We still couldn't see what was happening, but we saw some kind of quick movement, then heard the door shut. "Did she do it?!" we asked each other. "I think she did it!" Then Joyce called out, "I've got him!"
We ran over, absolutely thrilled and I'm all "Holy shit!" and we're all nine kinds of happy, and close the latches on the carrier and before anybody could move, I said "I have to get my camera!" I wouldn't even let them put the carrier back down the right way till I got a picture of the last capture.
This is looking down on him through the carrier door. He closed his eyes against the flash. That brown in the back is not cat diarrhea, it's the remains of the roast beef gravy, which he was sitting it at that point. Unlike Pretty Girl getting muddy during her capture in the drop trap, Lincoln's fur would at least be tasty when he eventually cleaned himself off.
Time from start of trapping to Lincoln in the box? Less than half an hour. Maybe even 20 minutes. How did she do it? Joyce took hold of the scruff of his neck, lifted him up, stuck her other hand under his back end, and just stuffed him into the carrier, back end first. She's a champion. Though it was nail-bitingly frustrating to stand back and not assist in this last night, I'm very glad that Joyce grabbed up the last cat. It's her colony really, and very symbolic that it be her (and the trust she engendered) that sealed the deal.

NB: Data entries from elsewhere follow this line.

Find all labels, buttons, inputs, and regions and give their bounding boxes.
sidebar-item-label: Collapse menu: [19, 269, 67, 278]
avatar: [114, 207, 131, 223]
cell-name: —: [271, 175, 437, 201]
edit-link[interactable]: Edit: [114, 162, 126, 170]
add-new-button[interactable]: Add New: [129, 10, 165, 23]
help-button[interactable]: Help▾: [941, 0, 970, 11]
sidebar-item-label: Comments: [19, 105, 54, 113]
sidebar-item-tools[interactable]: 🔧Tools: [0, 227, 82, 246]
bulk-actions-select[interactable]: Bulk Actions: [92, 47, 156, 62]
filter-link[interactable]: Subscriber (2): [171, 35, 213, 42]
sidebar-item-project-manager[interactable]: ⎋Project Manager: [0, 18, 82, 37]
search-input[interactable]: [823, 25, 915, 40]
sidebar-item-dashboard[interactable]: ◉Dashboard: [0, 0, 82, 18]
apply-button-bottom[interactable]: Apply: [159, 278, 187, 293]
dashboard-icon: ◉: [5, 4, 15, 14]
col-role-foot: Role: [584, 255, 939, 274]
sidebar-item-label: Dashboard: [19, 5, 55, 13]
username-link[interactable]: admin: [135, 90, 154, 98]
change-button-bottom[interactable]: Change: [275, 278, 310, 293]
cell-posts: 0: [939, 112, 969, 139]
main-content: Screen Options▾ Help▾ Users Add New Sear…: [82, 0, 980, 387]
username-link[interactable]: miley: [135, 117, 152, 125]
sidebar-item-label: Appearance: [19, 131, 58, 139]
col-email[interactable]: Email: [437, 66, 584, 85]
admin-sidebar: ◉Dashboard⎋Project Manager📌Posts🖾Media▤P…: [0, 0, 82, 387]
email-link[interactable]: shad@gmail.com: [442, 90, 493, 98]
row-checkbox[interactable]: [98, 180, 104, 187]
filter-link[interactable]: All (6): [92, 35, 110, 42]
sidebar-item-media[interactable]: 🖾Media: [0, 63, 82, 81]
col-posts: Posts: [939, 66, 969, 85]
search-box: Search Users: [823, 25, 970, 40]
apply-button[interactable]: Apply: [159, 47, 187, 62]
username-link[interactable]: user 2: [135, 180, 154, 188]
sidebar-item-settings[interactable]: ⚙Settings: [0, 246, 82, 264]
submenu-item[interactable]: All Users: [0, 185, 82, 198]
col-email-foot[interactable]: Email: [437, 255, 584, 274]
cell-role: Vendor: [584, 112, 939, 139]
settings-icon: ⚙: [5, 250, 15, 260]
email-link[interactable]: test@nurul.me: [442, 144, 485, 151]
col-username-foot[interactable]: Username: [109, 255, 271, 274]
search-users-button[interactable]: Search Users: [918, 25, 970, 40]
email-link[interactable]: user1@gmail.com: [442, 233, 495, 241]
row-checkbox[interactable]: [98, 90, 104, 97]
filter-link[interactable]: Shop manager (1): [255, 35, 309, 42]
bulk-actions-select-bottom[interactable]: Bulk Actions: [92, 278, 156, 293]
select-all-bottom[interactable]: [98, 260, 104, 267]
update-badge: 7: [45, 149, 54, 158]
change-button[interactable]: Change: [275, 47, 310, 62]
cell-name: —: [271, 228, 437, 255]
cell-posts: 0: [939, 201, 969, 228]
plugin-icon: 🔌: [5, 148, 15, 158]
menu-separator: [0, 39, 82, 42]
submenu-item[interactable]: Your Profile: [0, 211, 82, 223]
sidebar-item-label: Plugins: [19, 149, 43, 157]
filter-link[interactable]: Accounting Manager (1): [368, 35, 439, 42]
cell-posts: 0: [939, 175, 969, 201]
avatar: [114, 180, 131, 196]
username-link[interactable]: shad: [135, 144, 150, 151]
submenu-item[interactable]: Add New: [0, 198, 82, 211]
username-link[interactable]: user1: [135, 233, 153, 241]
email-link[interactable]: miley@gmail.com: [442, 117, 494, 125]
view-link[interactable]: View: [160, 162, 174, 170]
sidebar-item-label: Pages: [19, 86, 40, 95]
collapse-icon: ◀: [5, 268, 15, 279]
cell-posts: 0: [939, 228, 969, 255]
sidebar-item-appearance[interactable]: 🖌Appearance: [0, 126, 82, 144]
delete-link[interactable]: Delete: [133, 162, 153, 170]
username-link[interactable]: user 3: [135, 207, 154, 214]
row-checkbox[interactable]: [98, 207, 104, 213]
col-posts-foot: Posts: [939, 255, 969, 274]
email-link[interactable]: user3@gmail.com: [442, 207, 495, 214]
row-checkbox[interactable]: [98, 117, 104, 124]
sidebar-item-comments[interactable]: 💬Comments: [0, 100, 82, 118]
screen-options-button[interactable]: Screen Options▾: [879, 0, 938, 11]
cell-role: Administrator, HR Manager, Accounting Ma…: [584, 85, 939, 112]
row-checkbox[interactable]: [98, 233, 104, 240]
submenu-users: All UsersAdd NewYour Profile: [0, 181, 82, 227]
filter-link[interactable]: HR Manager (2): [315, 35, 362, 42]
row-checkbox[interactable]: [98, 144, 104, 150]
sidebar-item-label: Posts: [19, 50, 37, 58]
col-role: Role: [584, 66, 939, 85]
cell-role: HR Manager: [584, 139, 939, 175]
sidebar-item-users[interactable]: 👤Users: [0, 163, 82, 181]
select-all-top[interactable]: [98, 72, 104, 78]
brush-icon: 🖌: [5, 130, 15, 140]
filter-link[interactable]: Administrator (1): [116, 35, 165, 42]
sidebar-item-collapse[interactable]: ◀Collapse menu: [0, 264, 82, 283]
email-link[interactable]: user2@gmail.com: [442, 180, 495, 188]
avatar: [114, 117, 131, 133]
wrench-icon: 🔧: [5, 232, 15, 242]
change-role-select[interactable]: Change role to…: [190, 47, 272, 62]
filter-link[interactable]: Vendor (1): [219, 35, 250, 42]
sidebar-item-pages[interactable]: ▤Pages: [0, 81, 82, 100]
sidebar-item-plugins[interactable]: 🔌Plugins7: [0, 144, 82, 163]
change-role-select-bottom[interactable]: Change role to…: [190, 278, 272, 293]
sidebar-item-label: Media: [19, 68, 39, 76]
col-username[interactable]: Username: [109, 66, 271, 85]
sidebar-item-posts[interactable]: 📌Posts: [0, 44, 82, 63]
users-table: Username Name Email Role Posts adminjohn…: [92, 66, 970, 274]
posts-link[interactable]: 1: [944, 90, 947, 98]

Because he had shown tame tendencies, before we took him anywhere else, we took him to the nearest vet to scan for a microchip ID. But he had none. So he's in my recovery cage till tomorrow, when Sara will drive him up to join his buddies at the farm in the country.
The last thing I did as we were cleaning up our gear from the trapping site was grab up the bowls I would fill up on the north side. There aren't any more cats who need them there, though there is one skunk who came by the night before who's going to be mighty disappointed at missing the free meals.
I think I'll go down tomorrow and post a sign, "To the friends of the cats" and explain a little about where they've gone. Anyone who works nearby and has seen us there trapping lately has been really pleased to know that they're being relocated.
I can't tell you how glad I am to have this done.